History of the Michigan Community Foundations Youth Project

Beginning in 1988, the Council of Michigan Foundations (CMF) and the W.K. Kellogg Foundation engaged in an effort to:
• Grow community foundations in the state of Michigan
• Get young people involved in philanthropy and volunteerism, and
• Establish a permanent source of funding to meet youth needs.

The result of that collaborative effort was the Kellogg Challenge. For every two dollars raised by a community foundation for its permanent endowment, the Kellogg Foundation would match it with one dollar for a permanently endowed Youth fund. Funding recommendations for grants made from this Youth Fund were to be made by young people from the community; these became known as Youth Advisory Committees, or YACs. The youth involved are referred to as YACers. The Kellogg Challenge took place between 1991 and 1996 and was administered by the Council of Michigan foundations.

With additional funding from the Charles Stewart Mott Foundation, CMF established the Michigan Community Foundations Youth Project (MCFYP) to carry out the Kellogg Challenge. Although funding through the Kellogg Challenge is no longer available, MCFYP remains an active component of CMF and lives on in YACs across the state.

At the outset, MCFYP had four main goals for YACs. More than a decade later, these four goals still describe what a YAC does:
1. Assess youth needs and priorities: YACs identify key issues and priorities for youth in the community.
2. Make grants: Using knowledge of youth needs and priorities, YACs make funding recommendations for distributing grant funds from the endowed Youth Fund.
3. Fund development: YACers raise funds to increase the endowed Youth Fund.
4. Involve others in leadership, volunteerism and philanthropy: As appropriate in each community, YACs advocate for local youth, promote positive youth action or do community service.

Why YAC? What Makes YAC unique?

At the core of the YAC experience is youth self-determination. High school students are just beginning to make important decisions independently. They have very limited experience calling the shots in their own lives. A whole new world is opening up to them and the opportunities are seemingly endless. They are stretching their wings for the first time…but they are inexperienced. They don’t quite know what they need to do to be successful. They are bound to make mistakes and they won’t make the same choices that a group of people in their 40’s might make. But that is what YAC is all about – giving young people an opportunity to experience giving, so they will know how to do it for the rest of their lives.

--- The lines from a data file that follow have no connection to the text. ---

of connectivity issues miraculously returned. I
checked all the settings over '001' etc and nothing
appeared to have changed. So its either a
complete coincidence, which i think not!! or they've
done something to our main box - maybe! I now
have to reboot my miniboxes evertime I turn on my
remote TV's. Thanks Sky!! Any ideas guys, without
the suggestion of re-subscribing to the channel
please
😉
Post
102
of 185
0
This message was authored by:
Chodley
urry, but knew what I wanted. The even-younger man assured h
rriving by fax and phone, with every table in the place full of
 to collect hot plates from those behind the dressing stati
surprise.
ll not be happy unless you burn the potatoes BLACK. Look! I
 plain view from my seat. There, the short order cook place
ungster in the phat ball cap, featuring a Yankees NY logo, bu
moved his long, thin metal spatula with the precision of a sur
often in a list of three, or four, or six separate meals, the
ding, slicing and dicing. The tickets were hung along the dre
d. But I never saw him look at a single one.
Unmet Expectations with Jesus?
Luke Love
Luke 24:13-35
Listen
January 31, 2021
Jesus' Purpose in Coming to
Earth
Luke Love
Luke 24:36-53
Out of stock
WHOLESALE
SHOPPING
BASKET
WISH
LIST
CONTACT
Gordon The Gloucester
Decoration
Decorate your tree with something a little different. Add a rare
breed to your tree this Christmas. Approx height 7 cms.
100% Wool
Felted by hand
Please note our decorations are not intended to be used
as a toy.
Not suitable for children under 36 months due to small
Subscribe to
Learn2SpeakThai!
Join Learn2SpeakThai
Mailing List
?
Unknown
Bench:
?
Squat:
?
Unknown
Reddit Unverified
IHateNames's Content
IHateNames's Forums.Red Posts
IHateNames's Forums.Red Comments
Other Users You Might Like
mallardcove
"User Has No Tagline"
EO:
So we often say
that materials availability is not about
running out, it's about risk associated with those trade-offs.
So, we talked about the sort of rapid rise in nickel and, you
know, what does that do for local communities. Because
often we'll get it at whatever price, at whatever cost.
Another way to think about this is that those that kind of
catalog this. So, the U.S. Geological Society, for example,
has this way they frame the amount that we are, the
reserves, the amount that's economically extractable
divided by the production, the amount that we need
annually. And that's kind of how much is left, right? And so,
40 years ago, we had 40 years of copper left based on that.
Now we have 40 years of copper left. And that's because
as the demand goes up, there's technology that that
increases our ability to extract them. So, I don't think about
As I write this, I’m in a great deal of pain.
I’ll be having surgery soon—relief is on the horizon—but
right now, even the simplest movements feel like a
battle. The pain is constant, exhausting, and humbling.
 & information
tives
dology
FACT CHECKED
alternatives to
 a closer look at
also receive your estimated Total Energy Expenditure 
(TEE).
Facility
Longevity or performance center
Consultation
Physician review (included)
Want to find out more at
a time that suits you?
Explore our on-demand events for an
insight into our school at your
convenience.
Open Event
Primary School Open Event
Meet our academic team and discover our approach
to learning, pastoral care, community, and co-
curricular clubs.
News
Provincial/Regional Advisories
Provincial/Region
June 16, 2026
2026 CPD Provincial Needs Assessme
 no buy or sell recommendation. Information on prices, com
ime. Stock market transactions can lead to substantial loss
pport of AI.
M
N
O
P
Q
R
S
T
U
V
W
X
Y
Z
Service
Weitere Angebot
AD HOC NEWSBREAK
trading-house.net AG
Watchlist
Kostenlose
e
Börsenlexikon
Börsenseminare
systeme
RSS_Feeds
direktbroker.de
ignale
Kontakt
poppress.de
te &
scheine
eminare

The YAC is an opportunity for young people to decide – collectively with their peers – about how to give away someone else’s money to do the greatest good. YAC may be a youth’s first lesson in authentic youth leadership, working with peers as a team, making decisions, building consensus or showing empathy and awareness for others. YAC also helps youth learn to prioritize, budget, think critically and follow committee processes.